From the data below, retype exactly the lines starting with the one that contains "Recensioni (0)" and ending with the one that contains "ambina con ciuccio in cristallo e ar", both included.

[DATASET RECORDS]:
= Beginning of Section =

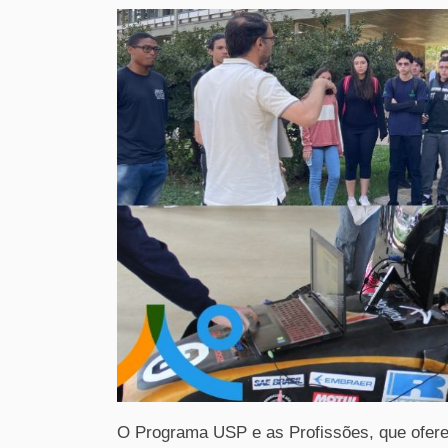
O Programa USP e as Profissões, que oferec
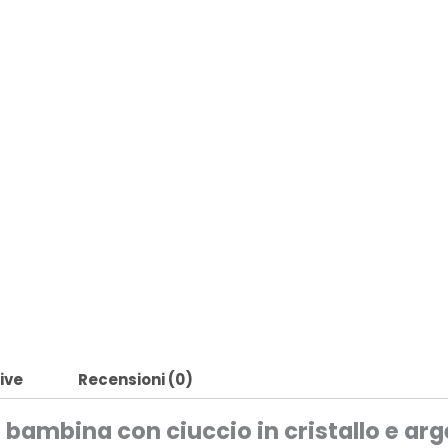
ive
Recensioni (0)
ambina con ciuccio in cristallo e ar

= End of Section =
= Beginning of Section =

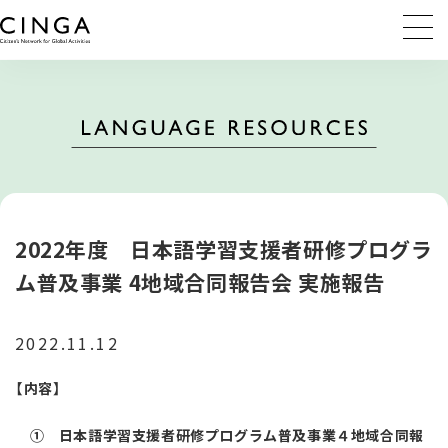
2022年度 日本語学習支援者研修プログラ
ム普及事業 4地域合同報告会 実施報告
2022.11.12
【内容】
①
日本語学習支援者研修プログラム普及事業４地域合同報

= End of Section =

[RESPONSE BELOW]:
Recensioni (0)
ambina con ciuccio in cristallo e ar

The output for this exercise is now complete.